On the Friday before Pride Day (and just in time for Bushwick Pride this coming weekend), I had the enormous pleasure of seeing the New York premier of an indie comedy about lesbian prostitutes working the streets of NYC and the clitorises of some mild to severely deranged Republican housewives. It was called The Foxy Merkins and it is as hilarious as it sounds.
The Foxy Merkins premiered at Sundance this year and it is the second film by director Madeleine Olnek to feature longtime Bushwick resident Lisa Haas and stand-up comedian Jackie Monahan, both of whom helped write the screenplay. The previous film was the well-received Codependent Lesbian Space Alien Seeks Same, another comedy set in NYC.
In a Q&A after the screening, director Madeline Olnek said that the Foxy Merkins is a “loose remake” of the indie classic My Own Private Idaho, which is about two gay male prostitutes making their way in the Northwest. There are also definite borrowed scenes and themes from Midnight Cowboy.
Although some critics at Sundance felt that The Foxy Merkins was not as well executed as Olnek’s previous film, the audience at the BAM Cinema Festival did not seem to share their opinions.
From the opening scene- where we are introduced to Margaret (Haas), a portly, new-in-town, anxiety-ridden, inhaler wielding, lesbian prostitute meeting her first client- the audience at BAM was in hysterics.
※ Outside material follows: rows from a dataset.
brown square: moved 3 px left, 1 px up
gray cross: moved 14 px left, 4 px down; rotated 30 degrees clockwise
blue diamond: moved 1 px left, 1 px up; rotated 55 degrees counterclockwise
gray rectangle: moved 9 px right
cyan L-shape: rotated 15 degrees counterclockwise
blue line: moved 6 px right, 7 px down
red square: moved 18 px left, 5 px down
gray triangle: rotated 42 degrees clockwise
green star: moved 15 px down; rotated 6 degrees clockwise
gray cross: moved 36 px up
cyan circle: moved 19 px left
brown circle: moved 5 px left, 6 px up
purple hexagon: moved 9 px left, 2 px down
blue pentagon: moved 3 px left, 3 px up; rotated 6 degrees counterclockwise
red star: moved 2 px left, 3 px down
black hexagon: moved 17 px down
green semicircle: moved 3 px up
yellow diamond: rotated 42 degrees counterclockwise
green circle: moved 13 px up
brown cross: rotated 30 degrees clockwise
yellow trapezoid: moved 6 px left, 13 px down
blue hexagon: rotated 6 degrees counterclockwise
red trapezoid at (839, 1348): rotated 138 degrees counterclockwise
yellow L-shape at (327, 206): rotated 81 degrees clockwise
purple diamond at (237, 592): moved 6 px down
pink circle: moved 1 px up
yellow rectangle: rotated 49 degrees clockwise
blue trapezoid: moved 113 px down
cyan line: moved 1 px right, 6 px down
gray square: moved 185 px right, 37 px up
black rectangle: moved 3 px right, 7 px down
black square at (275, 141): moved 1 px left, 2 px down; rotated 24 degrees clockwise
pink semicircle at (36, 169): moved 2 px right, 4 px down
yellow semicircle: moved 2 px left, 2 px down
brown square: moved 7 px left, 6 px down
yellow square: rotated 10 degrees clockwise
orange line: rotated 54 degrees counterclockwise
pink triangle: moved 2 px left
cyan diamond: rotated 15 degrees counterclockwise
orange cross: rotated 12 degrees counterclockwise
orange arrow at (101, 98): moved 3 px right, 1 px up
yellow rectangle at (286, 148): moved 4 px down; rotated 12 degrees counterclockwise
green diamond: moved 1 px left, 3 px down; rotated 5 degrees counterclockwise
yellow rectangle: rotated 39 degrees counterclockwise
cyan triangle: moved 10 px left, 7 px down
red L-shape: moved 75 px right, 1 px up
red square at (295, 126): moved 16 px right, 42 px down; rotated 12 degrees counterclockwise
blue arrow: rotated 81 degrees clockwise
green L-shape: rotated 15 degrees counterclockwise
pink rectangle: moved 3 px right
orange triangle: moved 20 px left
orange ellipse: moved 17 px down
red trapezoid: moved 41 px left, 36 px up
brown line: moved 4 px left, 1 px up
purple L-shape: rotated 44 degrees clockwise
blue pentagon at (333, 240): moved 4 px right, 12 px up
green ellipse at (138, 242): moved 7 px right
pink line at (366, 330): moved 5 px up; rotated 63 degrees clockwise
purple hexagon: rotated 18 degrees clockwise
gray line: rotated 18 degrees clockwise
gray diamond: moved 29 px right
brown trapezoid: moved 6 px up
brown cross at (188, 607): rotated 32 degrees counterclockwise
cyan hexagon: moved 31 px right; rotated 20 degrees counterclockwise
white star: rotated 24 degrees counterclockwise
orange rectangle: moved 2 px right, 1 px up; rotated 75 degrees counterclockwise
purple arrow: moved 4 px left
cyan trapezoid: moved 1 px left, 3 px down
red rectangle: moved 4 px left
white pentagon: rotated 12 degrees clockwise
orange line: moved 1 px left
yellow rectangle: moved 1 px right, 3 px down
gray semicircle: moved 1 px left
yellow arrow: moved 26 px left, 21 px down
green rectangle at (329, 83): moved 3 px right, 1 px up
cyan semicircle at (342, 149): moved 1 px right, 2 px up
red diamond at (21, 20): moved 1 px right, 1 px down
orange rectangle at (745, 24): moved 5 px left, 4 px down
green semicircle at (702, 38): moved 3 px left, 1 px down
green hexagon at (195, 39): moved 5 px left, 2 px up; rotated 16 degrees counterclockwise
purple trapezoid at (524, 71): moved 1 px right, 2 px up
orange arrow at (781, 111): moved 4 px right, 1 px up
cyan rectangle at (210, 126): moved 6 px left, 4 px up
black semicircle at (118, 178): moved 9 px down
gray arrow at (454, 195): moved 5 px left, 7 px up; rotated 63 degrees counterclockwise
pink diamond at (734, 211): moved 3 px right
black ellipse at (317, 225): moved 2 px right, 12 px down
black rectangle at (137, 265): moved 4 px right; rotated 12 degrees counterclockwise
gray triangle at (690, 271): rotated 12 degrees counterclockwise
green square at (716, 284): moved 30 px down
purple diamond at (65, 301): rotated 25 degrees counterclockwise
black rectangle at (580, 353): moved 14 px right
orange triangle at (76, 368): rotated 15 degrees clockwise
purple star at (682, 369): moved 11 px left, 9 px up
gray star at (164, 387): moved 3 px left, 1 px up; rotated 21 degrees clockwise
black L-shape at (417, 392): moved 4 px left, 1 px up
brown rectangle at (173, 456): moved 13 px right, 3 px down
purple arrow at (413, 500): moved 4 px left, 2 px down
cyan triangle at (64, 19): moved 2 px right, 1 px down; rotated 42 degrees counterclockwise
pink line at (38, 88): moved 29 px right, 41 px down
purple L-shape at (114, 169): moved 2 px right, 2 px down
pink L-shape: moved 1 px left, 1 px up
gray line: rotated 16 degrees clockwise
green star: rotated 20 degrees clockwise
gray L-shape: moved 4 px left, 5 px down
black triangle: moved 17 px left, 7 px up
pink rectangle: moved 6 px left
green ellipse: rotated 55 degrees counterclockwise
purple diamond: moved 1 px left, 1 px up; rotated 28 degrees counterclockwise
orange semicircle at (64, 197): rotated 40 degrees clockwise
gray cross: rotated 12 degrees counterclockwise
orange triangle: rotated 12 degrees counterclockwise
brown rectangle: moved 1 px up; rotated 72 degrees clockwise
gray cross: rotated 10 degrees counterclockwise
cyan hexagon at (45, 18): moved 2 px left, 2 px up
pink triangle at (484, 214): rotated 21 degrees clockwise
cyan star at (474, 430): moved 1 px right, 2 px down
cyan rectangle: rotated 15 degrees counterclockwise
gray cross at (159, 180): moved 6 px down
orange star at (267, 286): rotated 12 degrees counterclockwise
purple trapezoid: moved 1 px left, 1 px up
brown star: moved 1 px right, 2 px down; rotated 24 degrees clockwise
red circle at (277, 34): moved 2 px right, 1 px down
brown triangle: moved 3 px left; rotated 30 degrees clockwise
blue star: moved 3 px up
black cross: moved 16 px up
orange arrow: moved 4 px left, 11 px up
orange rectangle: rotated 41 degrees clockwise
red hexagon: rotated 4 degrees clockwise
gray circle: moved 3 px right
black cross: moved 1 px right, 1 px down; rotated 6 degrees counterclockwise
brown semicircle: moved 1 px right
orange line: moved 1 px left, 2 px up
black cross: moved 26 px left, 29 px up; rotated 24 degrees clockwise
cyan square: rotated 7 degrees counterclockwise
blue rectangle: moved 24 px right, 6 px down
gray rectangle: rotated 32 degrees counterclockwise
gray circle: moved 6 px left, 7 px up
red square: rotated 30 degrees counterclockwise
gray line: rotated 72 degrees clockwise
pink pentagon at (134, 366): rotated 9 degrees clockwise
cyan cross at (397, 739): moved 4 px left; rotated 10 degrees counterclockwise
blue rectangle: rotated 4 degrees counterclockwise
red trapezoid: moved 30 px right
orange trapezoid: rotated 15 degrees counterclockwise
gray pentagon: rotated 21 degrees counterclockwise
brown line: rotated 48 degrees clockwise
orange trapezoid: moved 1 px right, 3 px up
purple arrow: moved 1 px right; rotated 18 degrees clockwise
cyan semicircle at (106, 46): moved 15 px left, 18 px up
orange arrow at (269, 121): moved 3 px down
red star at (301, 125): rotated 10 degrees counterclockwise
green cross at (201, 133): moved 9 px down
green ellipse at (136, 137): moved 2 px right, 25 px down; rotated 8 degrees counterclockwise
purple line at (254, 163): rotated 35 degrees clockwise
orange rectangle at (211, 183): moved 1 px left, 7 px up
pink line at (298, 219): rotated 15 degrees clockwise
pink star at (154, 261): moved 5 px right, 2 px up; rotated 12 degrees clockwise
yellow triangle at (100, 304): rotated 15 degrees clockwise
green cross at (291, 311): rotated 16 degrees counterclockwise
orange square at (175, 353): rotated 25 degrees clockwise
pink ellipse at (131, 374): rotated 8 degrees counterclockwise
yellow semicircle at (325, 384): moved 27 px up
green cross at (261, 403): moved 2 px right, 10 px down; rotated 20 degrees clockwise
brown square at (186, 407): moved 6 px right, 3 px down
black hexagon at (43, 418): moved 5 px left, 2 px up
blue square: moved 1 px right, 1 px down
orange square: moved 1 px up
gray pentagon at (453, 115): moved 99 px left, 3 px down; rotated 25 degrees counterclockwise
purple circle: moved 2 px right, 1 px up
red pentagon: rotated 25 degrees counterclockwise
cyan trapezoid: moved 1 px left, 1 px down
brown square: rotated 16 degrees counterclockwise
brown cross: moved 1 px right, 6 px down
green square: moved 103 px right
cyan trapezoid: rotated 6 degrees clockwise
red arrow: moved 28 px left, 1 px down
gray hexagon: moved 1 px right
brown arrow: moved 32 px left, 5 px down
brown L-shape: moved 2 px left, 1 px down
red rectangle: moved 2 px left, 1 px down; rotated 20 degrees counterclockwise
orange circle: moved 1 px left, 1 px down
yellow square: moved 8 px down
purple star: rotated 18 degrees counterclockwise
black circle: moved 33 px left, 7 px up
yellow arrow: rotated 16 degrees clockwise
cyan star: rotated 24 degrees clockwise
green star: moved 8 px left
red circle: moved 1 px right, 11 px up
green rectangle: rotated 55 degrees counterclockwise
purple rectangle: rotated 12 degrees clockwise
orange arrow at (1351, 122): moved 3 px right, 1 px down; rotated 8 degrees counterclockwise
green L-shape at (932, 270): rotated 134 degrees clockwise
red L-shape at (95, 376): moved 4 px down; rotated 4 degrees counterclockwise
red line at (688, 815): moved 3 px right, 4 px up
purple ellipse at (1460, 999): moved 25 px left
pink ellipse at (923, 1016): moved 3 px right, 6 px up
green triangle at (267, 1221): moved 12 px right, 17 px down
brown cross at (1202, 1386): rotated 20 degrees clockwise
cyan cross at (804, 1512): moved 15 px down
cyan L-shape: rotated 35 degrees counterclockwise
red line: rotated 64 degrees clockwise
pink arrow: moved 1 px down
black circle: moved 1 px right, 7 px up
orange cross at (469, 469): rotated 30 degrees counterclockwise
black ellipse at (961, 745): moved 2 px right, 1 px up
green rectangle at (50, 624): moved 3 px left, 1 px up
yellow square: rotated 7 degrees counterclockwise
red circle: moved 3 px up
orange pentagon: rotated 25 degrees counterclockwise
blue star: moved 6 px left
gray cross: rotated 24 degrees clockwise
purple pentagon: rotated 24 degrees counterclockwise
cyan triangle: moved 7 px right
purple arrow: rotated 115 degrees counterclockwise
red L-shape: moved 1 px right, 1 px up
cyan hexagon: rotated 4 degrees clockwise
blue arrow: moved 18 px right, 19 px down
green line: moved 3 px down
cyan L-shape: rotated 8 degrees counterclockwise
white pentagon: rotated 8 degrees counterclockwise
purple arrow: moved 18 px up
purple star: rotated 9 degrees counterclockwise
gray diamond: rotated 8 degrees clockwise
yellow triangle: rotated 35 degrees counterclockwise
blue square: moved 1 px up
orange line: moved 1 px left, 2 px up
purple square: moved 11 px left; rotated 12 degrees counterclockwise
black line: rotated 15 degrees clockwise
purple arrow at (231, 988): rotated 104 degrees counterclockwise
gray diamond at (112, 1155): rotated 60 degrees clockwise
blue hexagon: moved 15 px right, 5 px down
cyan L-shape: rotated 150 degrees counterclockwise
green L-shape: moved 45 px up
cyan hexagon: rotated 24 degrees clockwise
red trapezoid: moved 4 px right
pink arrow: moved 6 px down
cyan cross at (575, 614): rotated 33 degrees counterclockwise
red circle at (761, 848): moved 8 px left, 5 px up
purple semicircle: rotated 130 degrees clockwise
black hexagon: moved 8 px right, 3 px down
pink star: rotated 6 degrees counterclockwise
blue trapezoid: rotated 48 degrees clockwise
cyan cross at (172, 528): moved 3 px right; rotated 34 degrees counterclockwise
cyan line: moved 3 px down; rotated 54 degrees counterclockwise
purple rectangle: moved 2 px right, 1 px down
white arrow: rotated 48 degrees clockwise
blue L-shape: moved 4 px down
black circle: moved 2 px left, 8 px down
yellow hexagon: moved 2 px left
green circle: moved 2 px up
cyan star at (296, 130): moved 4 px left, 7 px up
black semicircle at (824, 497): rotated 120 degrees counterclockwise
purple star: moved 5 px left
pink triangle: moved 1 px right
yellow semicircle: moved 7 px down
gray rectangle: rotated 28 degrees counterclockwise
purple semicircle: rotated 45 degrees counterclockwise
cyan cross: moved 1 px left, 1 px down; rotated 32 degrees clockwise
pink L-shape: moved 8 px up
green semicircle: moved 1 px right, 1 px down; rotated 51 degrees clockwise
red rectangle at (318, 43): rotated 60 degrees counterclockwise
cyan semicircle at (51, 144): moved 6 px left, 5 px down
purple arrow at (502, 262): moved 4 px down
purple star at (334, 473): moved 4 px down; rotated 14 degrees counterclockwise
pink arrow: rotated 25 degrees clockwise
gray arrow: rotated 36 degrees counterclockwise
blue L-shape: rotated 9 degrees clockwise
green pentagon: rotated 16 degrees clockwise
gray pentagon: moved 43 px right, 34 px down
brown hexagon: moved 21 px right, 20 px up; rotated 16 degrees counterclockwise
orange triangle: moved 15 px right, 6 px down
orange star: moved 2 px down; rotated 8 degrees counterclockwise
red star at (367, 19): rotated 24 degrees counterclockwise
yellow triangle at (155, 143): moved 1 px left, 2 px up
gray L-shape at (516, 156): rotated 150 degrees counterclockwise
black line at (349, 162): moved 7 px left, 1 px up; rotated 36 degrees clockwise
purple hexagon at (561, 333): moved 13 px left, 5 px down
Whether it was Haas’ hilarious Bambi-esque portrayal of a lesbian hustler, or the perfect comedic timing and effervescent grin of Margaret’s straight, suburb-escapee partner Jo (Monahan), the film carried the audience through some of the most delightful taboos with an ease that bordered cheekiness.
The amount of irreverent one-liners that had the whole audience laughing was practically unbelievable. From “I can count on one finger how many legs my neighbor has,” to “I can always tell someone is Republican if they prematurely ejaculate” (speaking of the routinely ridiculed Westchester housewives that make up the majority of the Jo and Margaret’s clients), the charm of the two stars and the absurdist humor of the writing carry this film through its minor, but noticeable, flaws.
These flaws come out in the form of typically inconsequential but time-consuming scenes that are meant to pay tribute to My Own Private Idaho and occasionally Midnight Cowboy. Unfortunately, these scenes- such as one where Margaret and Jo go on a brief road trip in search of Margaret’s long lost mother- provide little to the plot and also detract from the otherwise very original characters of this film.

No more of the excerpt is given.